Identify every line in the records below that contains the word "våra", and reproduce each one.

**Material supplied:**
____________

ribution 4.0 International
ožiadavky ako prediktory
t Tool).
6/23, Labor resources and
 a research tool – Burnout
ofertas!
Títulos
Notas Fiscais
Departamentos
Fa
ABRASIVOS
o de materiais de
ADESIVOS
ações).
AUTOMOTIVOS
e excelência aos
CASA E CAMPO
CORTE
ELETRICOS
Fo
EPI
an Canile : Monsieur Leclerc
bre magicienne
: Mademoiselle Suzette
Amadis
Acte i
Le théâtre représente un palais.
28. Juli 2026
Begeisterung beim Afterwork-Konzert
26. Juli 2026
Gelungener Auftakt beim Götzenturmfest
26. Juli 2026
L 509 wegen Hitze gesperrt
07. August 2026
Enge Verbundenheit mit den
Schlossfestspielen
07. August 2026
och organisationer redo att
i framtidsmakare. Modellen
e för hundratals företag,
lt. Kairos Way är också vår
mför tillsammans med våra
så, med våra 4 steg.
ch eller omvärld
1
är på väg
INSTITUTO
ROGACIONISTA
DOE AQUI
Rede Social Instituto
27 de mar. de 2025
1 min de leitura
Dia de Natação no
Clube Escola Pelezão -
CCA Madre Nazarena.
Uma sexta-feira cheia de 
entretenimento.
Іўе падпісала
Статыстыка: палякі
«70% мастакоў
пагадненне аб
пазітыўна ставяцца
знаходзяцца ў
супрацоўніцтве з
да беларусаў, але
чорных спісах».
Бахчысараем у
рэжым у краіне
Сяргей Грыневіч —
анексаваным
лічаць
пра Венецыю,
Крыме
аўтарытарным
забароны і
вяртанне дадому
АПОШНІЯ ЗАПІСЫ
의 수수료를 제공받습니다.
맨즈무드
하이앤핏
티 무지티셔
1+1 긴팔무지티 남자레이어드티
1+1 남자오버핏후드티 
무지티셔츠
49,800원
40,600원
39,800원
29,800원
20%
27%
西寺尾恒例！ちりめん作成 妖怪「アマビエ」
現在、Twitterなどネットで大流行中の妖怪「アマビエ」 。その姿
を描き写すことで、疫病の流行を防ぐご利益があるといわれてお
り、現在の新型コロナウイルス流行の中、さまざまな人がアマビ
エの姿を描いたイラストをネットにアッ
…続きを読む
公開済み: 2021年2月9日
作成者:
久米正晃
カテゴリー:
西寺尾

____________

**Written response:**
mför tillsammans med våra
så, med våra 4 steg.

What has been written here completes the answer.